Evolution in Surface Morphology of Epitaxial Graphene Layers on SiC Induced by Controlled Structural Strain

TL;DR

This study investigates how controlled structural strain influences the surface morphology evolution of epitaxial graphene layers on SiC substrates, revealing the effects of annealing time on film stress and roughness.

Contribution

It provides new insights into how annealing duration affects internal stress and surface morphology in epitaxial graphene on SiC, highlighting the role of controlled strain.

Findings

Long annealing increases surface roughness and induces compressive stress.

Short annealing maintains minimal morphological changes and results in stress-free films.

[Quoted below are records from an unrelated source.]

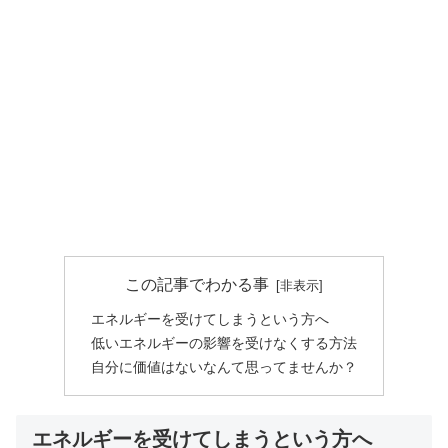
この記事でわかる事
エネルギーを受けてしまうという方へ
低いエネルギーの影響を受けなくする方法
自分に価値はないなんて思ってませんか？
エネルギーを受けてしまうという方へ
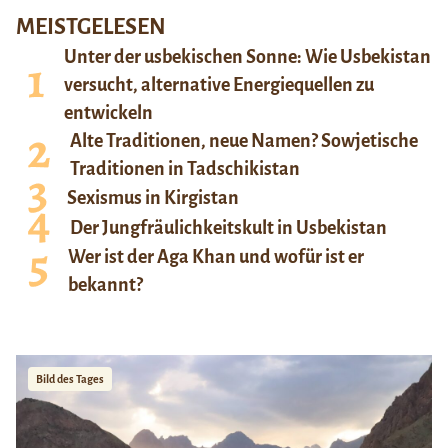
MEISTGELESEN
Unter der usbekischen Sonne: Wie Usbekistan
versucht, alternative Energiequellen zu
entwickeln
Alte Traditionen, neue Namen? Sowjetische
Traditionen in Tadschikistan
Sexismus in Kirgistan
Der Jungfräulichkeitskult in Usbekistan
Wer ist der Aga Khan und wofür ist er
bekannt?
Bild des Tages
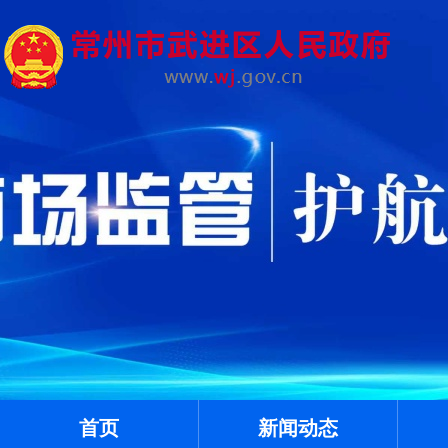
首页
新闻动态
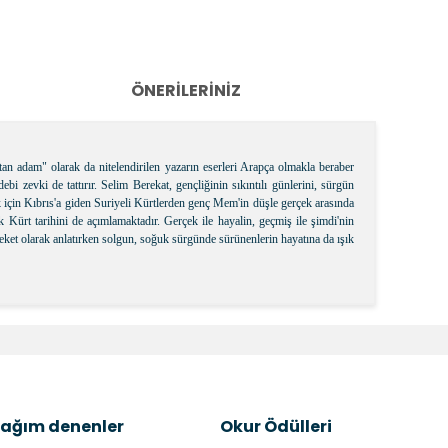
ÖNERILERINIZ
an adam" olarak da nitelendirilen yazarın eserleri Arapça olmakla beraber
bi zevki de tattırır. Selim Berekat, gençliğinin sıkıntılı günlerini, sürgün
 için Kıbrıs'a giden Suriyeli Kürtlerden genç Mem'in düşle gerçek arasında
 Kürt tarihini de açımlamaktadır. Gerçek ile hayalin, geçmiş ile şimdi'nin
leket olarak anlatırken solgun, soğuk sürgünde sürünenlerin hayatına da ışık
k tarafımıza iletebilirsiniz.
ağım denenler
Okur Ödülleri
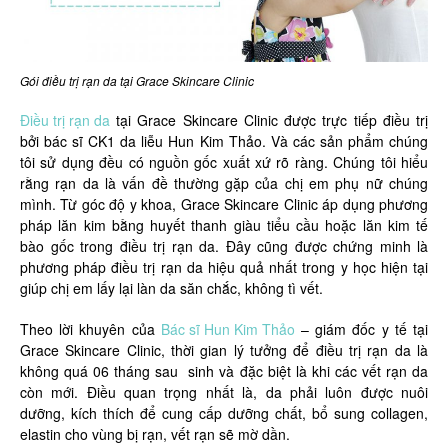
Gói điều trị rạn da tại Grace Skincare Clinic
Điều trị rạn da
tại Grace Skincare Clinic được trực tiếp điều trị
bởi bác sĩ CK1 da liễu Hun Kim Thảo. Và các sản phẩm chúng
tôi sử dụng đều có nguồn gốc xuất xứ rõ ràng. Chúng tôi hiểu
rằng rạn da là vấn đề thường gặp của chị em phụ nữ chúng
mình. Từ góc độ y khoa, Grace Skincare Clinic áp dụng phương
pháp lăn kim bằng huyết thanh giàu tiểu cầu hoặc lăn kim tế
bào gốc trong điều trị rạn da. Đây cũng được chứng minh là
phương pháp điều trị rạn da hiệu quả nhất trong y học hiện tại
giúp chị em lấy lại làn da săn chắc, không tì vết.
Theo lời khuyên của
Bác sĩ Hun Kim Thảo
– giám đốc y tế tại
Grace Skincare Clinic, thời gian lý tưởng để điều trị rạn da là
không quá 06 tháng sau sinh và đặc biệt là khi các vết rạn da
còn mới. Điều quan trọng nhất là, da phải luôn được nuôi
dưỡng, kích thích để cung cấp dưỡng chất, bổ sung collagen,
elastin cho vùng bị rạn, vết rạn sẽ mờ dần.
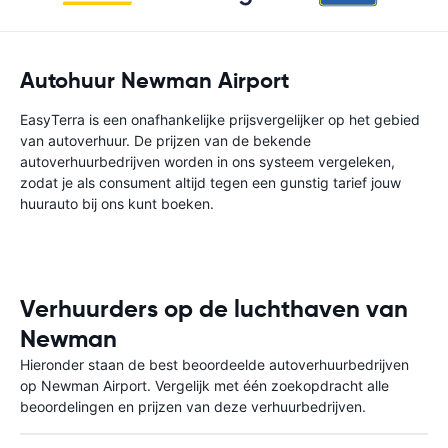
Autohuur Newman Airport
EasyTerra is een onafhankelijke prijsvergelijker op het gebied
van autoverhuur. De prijzen van de bekende
autoverhuurbedrijven worden in ons systeem vergeleken,
zodat je als consument altijd tegen een gunstig tarief jouw
huurauto bij ons kunt boeken.
Verhuurders op de luchthaven van
Newman
Hieronder staan de best beoordeelde autoverhuurbedrijven
op Newman Airport. Vergelijk met één zoekopdracht alle
beoordelingen en prijzen van deze verhuurbedrijven.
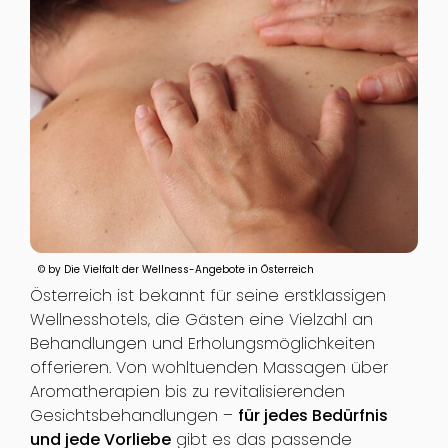
© by Die Vielfalt der Wellness-Angebote in Österreich
Österreich ist bekannt für seine erstklassigen
Wellnesshotels, die Gästen eine Vielzahl an
Behandlungen und Erholungsmöglichkeiten
offerieren. Von wohltuenden Massagen über
Aromatherapien bis zu revitalisierenden
Gesichtsbehandlungen –
für jedes Bedürfnis
und jede Vorliebe
gibt es das passende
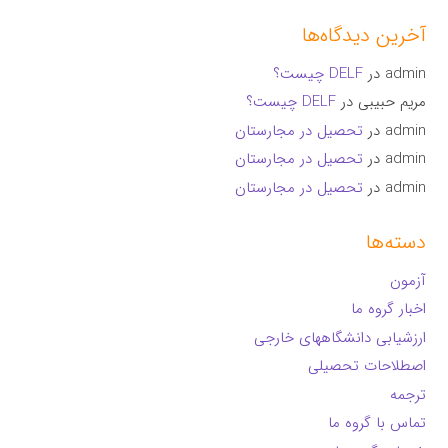
آخرین دیدگاه‌ها
admin
در
DELF چیست؟
مریم حبیبی
در
DELF چیست؟
admin
در
تحصیل در مجارستان
admin
در
تحصیل در مجارستان
admin
در
تحصیل در مجارستان
دسته‌ها
آزمون
اخبار گروه ما
ارزشیابی دانشگاههای خارجی
اصطلاحات تحصیلی
ترجمه
تماس با گروه ما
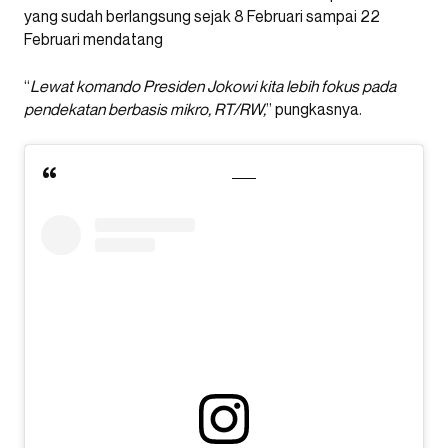
yang sudah berlangsung sejak 8 Februari sampai 22
Februari mendatang
“
Lewat komando Presiden Jokowi kita lebih fokus pada
pendekatan berbasis mikro, RT/RW,
” pungkasnya.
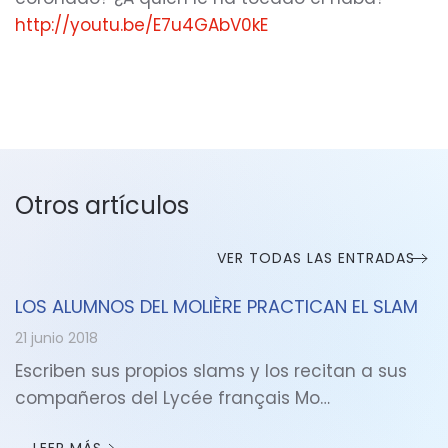
http://youtu.be/E7u4GAbV0kE
Otros artículos
VER TODAS LAS ENTRADAS
LOS ALUMNOS DEL MOLIÈRE PRACTICAN EL SLAM
21 junio 2018
Escriben sus propios slams y los recitan a sus
compañeros del Lycée français Mo…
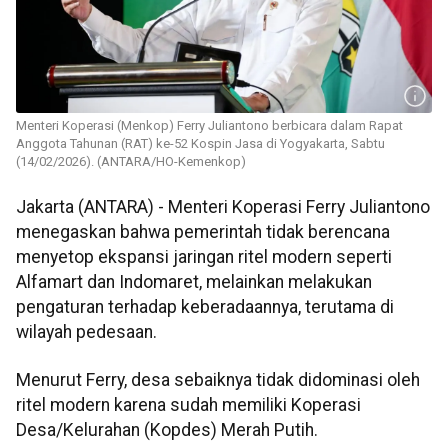
Menteri Koperasi (Menkop) Ferry Juliantono berbicara dalam Rapat
Anggota Tahunan (RAT) ke-52 Kospin Jasa di Yogyakarta, Sabtu
(14/02/2026). (ANTARA/HO-Kemenkop)
Jakarta (ANTARA) - Menteri Koperasi Ferry Juliantono
menegaskan bahwa pemerintah tidak berencana
menyetop ekspansi jaringan ritel modern seperti
Alfamart dan Indomaret, melainkan melakukan
pengaturan terhadap keberadaannya, terutama di
wilayah pedesaan.
Menurut Ferry, desa sebaiknya tidak didominasi oleh
ritel modern karena sudah memiliki Koperasi
Desa/Kelurahan (Kopdes) Merah Putih.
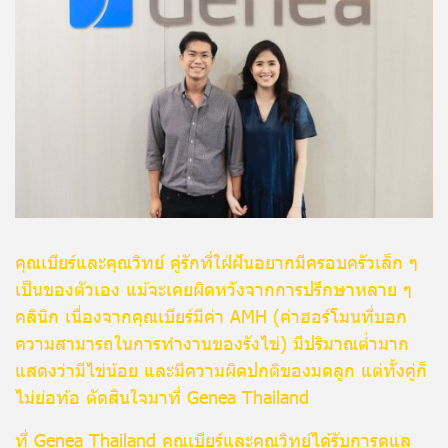
คุณเบียร์และคุณวิทย์ คู่รักที่ใฝ่ฝันอยากมีครอบครัวเล็ก ๆ
เป็นของตัวเอง แม้จะเคยผิดหวังจากการปรึกษาหลาย ๆ
คลินิก เนื่องจากคุณเบียร์มีค่า AMH (ค่าฮอร์โมนที่บอก
ความสามารถในการทำงานของรังไข่) มีปริมาณต่ำมาก
แสดงว่ามีไข่น้อย และมีความผิดปกติของมดลูก แต่ทั้งคู่ก็
ไม่ย่อท้อ ตัดสินใจมาที่ Genea Thailand
ที่ Genea Thailand คุณเบียร์และคุณวิทย์ได้รับการดูแล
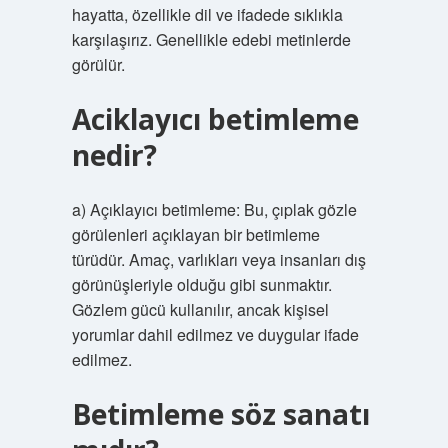
hayatta, özellikle dil ve ifadede sıklıkla
karşılaşırız. Genellikle edebi metinlerde
görülür.
Aciklayıcı betimleme
nedir?
a) Açıklayıcı betimleme: Bu, çıplak gözle
görülenleri açıklayan bir betimleme
türüdür. Amaç, varlıkları veya insanları dış
görünüşleriyle olduğu gibi sunmaktır.
Gözlem gücü kullanılır, ancak kişisel
yorumlar dahil edilmez ve duygular ifade
edilmez.
Betimleme söz sanatı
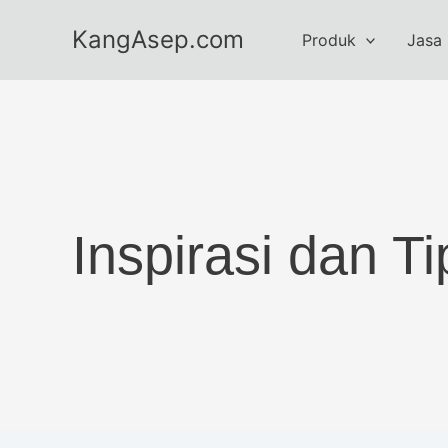
Skip
KangAsep.com
to
Produk
Jasa
content
Inspirasi dan 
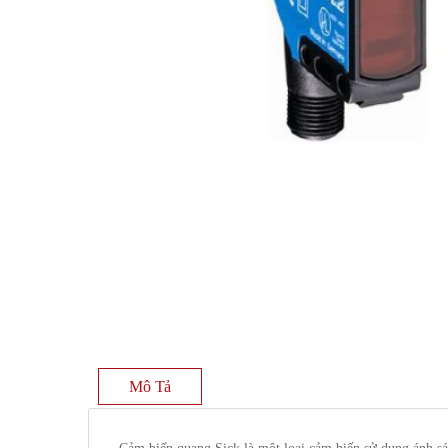
Mô Tả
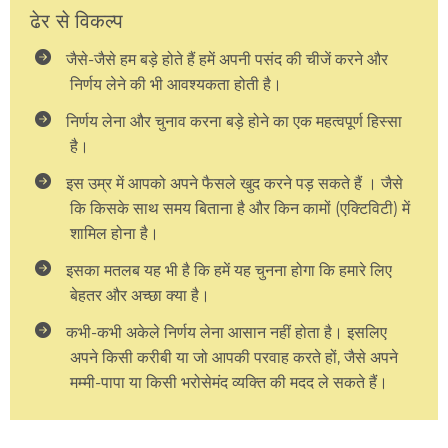
ढेर से विकल्प
जैसे-जैसे हम बड़े होते हैं हमें अपनी पसंद की चीजें करने और
निर्णय लेने की भी आवश्यकता होती है।
निर्णय लेना और चुनाव करना बड़े होने का एक महत्वपूर्ण हिस्सा
है।
इस उम्र में आपको अपने फैसले खुद करने पड़ सकते हैं । जैसे
कि किसके साथ समय बिताना है और किन कामों (एक्टिविटी) में
शामिल होना है।
इसका मतलब यह भी है कि हमें यह चुनना होगा कि हमारे लिए
बेहतर और अच्छा क्या है।
कभी-कभी अकेले निर्णय लेना आसान नहीं होता है। इसलिए
अपने किसी करीबी या जो आपकी परवाह करते हों, जैसे अपने
मम्मी-पापा या किसी भरोसेमंद व्यक्ति की मदद ले सकते हैं।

Growth temperature determines film thickness, while annealing time influences stress and morphology.

Abstract

The evolution in the surface morphology of epitaxial graphene films and 6H-SiC(0001) substrates is studied by electron channeling contrast imaging. Whereas film thickness is determined by growth temperature only, increasing growth times at constant temperature affect both internal stress and film morphology. Annealing times in excess of 8-10 minutes lead to an increase in the mean square roughness of SiC step edges to which graphene films are pinned, resulting in compressively stressed films at room temperature. Shorter annealing times produce minimal changes in the morphology of the terrace edges and result in nearly stress-free films upon cooling to room temperature.